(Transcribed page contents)
┏━━

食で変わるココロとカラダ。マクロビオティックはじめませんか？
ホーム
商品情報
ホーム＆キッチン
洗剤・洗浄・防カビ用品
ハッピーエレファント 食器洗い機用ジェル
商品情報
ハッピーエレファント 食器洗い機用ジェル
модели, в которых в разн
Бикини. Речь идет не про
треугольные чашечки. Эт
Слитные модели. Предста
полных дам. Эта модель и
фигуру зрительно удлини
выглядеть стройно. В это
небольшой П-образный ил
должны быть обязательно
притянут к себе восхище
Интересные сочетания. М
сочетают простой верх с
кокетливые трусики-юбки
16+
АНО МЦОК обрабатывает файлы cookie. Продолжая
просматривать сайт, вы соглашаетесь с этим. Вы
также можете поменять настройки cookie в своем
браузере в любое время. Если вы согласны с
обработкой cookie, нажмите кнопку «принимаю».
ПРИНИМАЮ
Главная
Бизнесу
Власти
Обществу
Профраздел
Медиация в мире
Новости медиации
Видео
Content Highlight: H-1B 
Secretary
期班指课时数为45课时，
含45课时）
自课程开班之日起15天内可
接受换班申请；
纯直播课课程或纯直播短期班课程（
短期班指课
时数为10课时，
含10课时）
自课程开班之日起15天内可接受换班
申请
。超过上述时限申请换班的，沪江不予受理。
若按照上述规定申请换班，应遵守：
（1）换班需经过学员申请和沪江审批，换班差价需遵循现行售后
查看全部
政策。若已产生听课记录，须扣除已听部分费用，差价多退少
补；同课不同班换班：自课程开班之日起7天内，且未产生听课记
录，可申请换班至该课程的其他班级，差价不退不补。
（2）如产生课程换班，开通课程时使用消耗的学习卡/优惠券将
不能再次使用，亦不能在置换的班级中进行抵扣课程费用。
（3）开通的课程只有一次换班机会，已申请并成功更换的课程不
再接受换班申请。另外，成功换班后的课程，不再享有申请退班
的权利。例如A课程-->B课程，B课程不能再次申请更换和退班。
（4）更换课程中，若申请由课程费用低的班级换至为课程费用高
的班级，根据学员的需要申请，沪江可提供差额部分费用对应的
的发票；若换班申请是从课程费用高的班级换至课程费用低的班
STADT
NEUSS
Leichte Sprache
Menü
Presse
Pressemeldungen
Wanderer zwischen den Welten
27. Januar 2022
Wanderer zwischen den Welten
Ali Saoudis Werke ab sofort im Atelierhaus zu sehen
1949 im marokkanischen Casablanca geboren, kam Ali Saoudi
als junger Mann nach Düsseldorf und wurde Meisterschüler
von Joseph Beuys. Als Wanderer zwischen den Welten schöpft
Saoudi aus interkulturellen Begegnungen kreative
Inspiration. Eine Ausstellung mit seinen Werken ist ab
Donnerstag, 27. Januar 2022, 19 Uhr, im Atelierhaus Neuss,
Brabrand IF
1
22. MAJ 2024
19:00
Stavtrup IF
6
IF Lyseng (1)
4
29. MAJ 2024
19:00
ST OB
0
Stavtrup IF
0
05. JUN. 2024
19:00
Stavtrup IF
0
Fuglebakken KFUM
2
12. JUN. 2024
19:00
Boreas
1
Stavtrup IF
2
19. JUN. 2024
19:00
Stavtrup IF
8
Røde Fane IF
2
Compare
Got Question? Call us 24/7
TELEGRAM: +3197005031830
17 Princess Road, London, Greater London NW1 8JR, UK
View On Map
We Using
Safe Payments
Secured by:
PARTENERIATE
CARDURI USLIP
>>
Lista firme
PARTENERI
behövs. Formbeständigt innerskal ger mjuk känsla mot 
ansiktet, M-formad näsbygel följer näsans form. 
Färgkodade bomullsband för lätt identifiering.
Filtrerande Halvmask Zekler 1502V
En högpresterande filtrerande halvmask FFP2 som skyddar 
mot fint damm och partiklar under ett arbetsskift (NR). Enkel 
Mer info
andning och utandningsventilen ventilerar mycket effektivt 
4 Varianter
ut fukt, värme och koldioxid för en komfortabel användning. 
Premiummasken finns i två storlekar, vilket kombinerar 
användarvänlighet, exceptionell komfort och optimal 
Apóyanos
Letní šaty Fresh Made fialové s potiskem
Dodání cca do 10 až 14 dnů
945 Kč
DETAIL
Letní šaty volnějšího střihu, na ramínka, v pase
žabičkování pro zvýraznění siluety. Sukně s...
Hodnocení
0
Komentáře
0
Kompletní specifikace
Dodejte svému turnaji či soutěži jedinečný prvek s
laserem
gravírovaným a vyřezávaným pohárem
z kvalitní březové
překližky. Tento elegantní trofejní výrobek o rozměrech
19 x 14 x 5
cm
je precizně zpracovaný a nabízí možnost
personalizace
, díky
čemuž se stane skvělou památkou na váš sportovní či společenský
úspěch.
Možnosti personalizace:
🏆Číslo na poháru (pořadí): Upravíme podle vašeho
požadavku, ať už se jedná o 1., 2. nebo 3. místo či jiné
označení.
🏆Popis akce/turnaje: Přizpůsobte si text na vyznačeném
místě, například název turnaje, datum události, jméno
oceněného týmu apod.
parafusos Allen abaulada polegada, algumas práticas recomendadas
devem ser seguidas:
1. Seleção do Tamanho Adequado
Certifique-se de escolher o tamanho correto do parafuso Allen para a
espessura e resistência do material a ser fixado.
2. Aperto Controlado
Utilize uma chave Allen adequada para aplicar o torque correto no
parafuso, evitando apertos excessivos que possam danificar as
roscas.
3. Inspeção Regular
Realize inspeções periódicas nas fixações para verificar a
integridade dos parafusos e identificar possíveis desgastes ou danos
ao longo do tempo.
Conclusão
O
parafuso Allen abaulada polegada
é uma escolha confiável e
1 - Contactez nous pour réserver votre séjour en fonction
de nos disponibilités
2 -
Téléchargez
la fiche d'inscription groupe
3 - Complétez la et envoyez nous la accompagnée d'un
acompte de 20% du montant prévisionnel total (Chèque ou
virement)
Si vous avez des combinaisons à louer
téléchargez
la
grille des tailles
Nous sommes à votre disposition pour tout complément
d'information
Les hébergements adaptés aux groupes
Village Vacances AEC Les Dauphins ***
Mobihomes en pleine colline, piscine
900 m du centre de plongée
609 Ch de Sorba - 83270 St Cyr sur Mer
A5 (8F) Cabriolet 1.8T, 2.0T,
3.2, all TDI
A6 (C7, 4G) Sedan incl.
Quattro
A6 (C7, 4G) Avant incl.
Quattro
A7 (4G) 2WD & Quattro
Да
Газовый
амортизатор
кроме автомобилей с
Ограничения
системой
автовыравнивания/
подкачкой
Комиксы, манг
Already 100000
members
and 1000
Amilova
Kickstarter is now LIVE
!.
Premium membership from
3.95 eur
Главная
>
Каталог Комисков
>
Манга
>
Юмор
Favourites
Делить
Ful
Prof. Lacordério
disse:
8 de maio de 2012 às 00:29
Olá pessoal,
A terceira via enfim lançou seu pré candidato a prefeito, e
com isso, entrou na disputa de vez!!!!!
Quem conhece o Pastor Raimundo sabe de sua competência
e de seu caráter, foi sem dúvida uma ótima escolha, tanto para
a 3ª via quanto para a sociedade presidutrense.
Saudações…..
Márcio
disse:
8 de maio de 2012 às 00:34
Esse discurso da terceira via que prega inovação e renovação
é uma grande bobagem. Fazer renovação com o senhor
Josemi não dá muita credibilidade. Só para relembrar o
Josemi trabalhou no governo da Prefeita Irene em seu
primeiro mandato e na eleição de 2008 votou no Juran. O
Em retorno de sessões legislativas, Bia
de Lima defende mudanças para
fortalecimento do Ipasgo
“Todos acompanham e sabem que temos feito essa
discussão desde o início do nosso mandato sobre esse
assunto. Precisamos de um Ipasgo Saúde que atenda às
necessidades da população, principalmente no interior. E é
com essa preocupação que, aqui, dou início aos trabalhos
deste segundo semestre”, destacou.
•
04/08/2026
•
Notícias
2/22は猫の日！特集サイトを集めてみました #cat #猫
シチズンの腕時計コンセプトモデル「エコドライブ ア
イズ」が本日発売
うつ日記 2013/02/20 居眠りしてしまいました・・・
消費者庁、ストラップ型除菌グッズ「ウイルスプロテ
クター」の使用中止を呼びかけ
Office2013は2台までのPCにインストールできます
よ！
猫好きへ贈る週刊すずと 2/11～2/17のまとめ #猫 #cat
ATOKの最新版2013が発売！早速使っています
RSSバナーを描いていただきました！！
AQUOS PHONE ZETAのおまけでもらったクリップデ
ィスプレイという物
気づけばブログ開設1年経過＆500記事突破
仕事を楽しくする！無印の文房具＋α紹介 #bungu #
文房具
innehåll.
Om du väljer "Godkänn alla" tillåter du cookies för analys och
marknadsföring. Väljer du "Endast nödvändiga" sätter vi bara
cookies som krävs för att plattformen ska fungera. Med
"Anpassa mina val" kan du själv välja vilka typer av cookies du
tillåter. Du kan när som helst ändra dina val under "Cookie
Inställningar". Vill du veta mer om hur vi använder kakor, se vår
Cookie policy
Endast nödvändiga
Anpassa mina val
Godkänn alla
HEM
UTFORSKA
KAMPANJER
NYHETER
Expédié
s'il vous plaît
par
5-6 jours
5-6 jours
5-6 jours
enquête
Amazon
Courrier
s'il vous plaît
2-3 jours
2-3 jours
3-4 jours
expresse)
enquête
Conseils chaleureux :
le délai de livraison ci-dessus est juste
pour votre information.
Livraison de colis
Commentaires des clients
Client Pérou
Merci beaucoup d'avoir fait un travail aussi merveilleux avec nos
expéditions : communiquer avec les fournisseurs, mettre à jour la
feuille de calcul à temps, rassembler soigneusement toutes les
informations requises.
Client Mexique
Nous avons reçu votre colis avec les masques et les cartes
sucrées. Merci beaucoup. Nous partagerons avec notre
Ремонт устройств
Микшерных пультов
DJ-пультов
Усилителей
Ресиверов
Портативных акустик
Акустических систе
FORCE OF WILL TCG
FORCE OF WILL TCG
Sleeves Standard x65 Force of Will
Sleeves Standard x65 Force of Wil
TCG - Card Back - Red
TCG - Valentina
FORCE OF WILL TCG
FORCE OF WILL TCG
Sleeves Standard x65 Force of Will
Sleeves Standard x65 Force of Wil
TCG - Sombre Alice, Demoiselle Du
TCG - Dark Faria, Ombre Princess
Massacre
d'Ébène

┗━━

### THE TASK
Reproduce, exactly as they stand in the data above, the lines from the one that holds "05. JUN. 2024" to the one that holds "View On Map", inclusive.

### EXERCISE RESULT
05. JUN. 2024
19:00
Stavtrup IF
0
Fuglebakken KFUM
2
12. JUN. 2024
19:00
Boreas
1
Stavtrup IF
2
19. JUN. 2024
19:00
Stavtrup IF
8
Røde Fane IF
2
Compare
Got Question? Call us 24/7
TELEGRAM: +3197005031830
17 Princess Road, London, Greater London NW1 8JR, UK
View On Map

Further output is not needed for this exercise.